Try it:
Copy word for word, please, the lines of the entries below running from the one containing "its visual content and offers businesses" to the one containing "form(s) ultimately depends", both ends included.

Record excerpts:
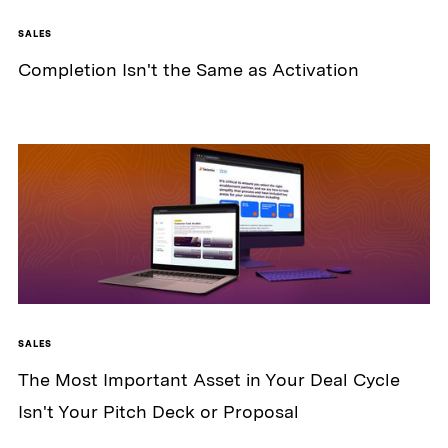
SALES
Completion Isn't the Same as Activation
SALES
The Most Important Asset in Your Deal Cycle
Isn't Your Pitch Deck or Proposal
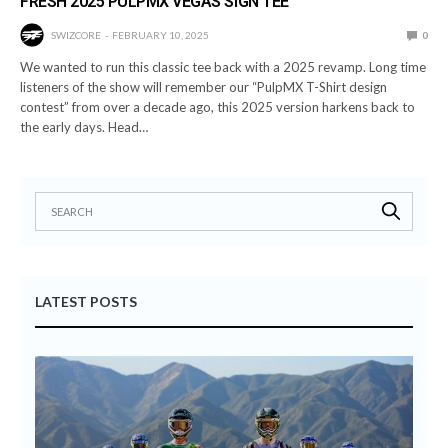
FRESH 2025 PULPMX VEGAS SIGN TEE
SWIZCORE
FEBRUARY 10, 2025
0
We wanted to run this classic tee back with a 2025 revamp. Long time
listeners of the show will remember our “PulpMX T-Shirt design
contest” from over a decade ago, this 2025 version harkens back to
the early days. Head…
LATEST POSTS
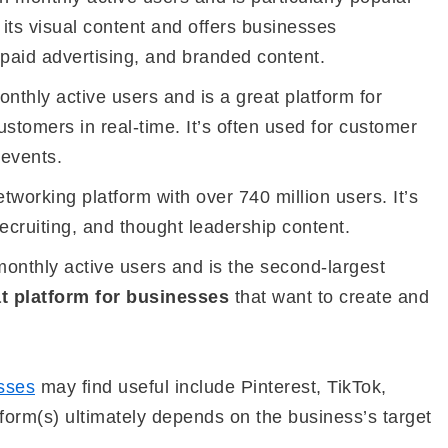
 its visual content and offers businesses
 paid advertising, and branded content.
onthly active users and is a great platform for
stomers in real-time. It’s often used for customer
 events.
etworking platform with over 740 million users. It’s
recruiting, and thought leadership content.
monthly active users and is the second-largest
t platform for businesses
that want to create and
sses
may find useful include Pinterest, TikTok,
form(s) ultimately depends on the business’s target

...

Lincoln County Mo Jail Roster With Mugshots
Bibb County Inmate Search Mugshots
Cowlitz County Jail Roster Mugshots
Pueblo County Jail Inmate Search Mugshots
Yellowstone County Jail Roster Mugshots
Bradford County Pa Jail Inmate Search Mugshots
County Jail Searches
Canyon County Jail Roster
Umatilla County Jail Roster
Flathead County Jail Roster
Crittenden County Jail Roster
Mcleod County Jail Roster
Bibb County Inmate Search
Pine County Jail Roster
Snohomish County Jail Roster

Output:
 its visual content and offers businesses
 paid advertising, and branded content.
onthly active users and is a great platform for
stomers in real-time. It’s often used for customer
 events.
etworking platform with over 740 million users. It’s
recruiting, and thought leadership content.
monthly active users and is the second-largest
t platform for businesses
that want to create and
sses
may find useful include Pinterest, TikTok,
form(s) ultimately depends on the business’s target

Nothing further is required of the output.